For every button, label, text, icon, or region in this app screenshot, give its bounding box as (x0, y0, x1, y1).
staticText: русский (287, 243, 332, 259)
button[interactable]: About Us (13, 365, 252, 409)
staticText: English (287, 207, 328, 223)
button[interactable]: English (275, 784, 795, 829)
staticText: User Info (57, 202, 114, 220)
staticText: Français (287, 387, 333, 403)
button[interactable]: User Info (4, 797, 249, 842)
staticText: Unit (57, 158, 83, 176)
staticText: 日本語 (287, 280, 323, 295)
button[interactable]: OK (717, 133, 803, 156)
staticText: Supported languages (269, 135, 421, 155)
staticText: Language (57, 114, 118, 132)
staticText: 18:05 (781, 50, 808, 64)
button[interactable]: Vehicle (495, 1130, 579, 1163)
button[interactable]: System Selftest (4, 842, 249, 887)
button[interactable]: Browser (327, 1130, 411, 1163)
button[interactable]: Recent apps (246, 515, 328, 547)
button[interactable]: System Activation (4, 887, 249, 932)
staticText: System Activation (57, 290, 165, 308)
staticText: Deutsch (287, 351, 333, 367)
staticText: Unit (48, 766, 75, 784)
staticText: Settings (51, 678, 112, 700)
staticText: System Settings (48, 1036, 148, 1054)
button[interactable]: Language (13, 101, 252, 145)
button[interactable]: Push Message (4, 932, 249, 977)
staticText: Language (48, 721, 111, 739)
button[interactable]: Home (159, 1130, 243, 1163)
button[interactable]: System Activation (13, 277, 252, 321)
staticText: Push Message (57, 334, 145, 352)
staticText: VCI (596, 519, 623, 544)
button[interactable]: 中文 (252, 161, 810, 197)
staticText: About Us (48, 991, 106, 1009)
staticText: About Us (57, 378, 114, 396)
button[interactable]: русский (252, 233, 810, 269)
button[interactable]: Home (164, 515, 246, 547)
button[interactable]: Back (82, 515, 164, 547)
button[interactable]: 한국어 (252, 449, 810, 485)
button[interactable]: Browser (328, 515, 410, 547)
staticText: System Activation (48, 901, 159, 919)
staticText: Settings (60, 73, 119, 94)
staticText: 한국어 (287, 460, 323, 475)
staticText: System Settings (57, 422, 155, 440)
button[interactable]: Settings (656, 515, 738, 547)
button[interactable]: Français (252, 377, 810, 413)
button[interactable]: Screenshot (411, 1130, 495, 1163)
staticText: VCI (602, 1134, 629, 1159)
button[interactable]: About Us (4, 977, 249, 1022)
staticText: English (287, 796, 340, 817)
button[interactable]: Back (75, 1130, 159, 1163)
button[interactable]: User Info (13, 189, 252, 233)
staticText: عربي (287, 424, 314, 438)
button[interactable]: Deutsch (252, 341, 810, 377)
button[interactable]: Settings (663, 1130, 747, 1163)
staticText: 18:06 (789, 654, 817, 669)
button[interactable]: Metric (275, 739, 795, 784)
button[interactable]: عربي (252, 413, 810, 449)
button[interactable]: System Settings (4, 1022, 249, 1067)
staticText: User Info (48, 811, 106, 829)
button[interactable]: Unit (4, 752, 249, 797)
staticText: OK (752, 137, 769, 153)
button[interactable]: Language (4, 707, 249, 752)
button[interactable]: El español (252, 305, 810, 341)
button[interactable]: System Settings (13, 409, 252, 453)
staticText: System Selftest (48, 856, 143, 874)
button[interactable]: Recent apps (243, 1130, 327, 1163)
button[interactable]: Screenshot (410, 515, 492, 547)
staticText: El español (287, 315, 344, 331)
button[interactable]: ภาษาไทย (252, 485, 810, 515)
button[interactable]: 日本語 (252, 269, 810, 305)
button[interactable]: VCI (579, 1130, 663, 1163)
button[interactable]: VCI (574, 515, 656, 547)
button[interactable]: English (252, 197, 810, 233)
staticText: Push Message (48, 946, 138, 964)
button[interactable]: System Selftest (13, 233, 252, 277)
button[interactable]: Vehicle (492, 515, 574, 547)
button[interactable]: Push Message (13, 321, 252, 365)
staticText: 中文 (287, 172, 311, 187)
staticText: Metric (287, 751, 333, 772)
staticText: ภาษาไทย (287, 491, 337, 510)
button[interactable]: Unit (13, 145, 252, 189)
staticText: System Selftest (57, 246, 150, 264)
┄┄┄┄┄┄┄┄┄┄
Could I ask you to return the records exactly and in full?

For every button, label, text, icon, or region in this app screenshot, give its bounding box as (x0, y0, x1, y1).
staticText: русский (287, 243, 332, 259)
button[interactable]: About Us (13, 365, 252, 409)
staticText: English (287, 207, 328, 223)
button[interactable]: English (275, 784, 795, 829)
staticText: User Info (57, 202, 114, 220)
staticText: Français (287, 387, 333, 403)
button[interactable]: User Info (4, 797, 249, 842)
staticText: Unit (57, 158, 83, 176)
staticText: 日本語 (287, 280, 323, 295)
button[interactable]: OK (717, 133, 803, 156)
staticText: Supported languages (269, 135, 421, 155)
staticText: Language (57, 114, 118, 132)
staticText: 18:05 (781, 50, 808, 64)
button[interactable]: Vehicle (495, 1130, 579, 1163)
button[interactable]: System Selftest (4, 842, 249, 887)
button[interactable]: Browser (327, 1130, 411, 1163)
button[interactable]: Recent apps (246, 515, 328, 547)
button[interactable]: System Activation (4, 887, 249, 932)
staticText: System Activation (57, 290, 165, 308)
staticText: Deutsch (287, 351, 333, 367)
staticText: Unit (48, 766, 75, 784)
staticText: Settings (51, 678, 112, 700)
staticText: System Settings (48, 1036, 148, 1054)
button[interactable]: Language (13, 101, 252, 145)
button[interactable]: Push Message (4, 932, 249, 977)
staticText: Language (48, 721, 111, 739)
button[interactable]: Home (159, 1130, 243, 1163)
button[interactable]: System Activation (13, 277, 252, 321)
staticText: Push Message (57, 334, 145, 352)
staticText: VCI (596, 519, 623, 544)
button[interactable]: 中文 (252, 161, 810, 197)
staticText: About Us (48, 991, 106, 1009)
staticText: About Us (57, 378, 114, 396)
button[interactable]: русский (252, 233, 810, 269)
button[interactable]: Home (164, 515, 246, 547)
button[interactable]: Back (82, 515, 164, 547)
button[interactable]: 한국어 (252, 449, 810, 485)
button[interactable]: Browser (328, 515, 410, 547)
staticText: System Activation (48, 901, 159, 919)
staticText: Settings (60, 73, 119, 94)
staticText: 한국어 (287, 460, 323, 475)
staticText: System Settings (57, 422, 155, 440)
button[interactable]: Settings (656, 515, 738, 547)
button[interactable]: Français (252, 377, 810, 413)
button[interactable]: Screenshot (411, 1130, 495, 1163)
staticText: VCI (602, 1134, 629, 1159)
button[interactable]: About Us (4, 977, 249, 1022)
staticText: English (287, 796, 340, 817)
button[interactable]: Back (75, 1130, 159, 1163)
button[interactable]: User Info (13, 189, 252, 233)
staticText: عربي (287, 424, 314, 438)
button[interactable]: Deutsch (252, 341, 810, 377)
button[interactable]: Settings (663, 1130, 747, 1163)
staticText: 18:06 (789, 654, 817, 669)
button[interactable]: Metric (275, 739, 795, 784)
button[interactable]: عربي (252, 413, 810, 449)
button[interactable]: System Settings (4, 1022, 249, 1067)
staticText: User Info (48, 811, 106, 829)
button[interactable]: Unit (4, 752, 249, 797)
staticText: OK (752, 137, 769, 153)
button[interactable]: Language (4, 707, 249, 752)
button[interactable]: El español (252, 305, 810, 341)
button[interactable]: System Settings (13, 409, 252, 453)
staticText: System Selftest (48, 856, 143, 874)
button[interactable]: Recent apps (243, 1130, 327, 1163)
button[interactable]: Screenshot (410, 515, 492, 547)
staticText: El español (287, 315, 344, 331)
button[interactable]: ภาษาไทย (252, 485, 810, 515)
button[interactable]: 日本語 (252, 269, 810, 305)
button[interactable]: VCI (579, 1130, 663, 1163)
button[interactable]: VCI (574, 515, 656, 547)
button[interactable]: English (252, 197, 810, 233)
staticText: Push Message (48, 946, 138, 964)
button[interactable]: System Selftest (13, 233, 252, 277)
button[interactable]: Vehicle (492, 515, 574, 547)
button[interactable]: Push Message (13, 321, 252, 365)
staticText: 中文 (287, 172, 311, 187)
staticText: Metric (287, 751, 333, 772)
staticText: ภาษาไทย (287, 491, 337, 510)
button[interactable]: Unit (13, 145, 252, 189)
staticText: System Selftest (57, 246, 150, 264)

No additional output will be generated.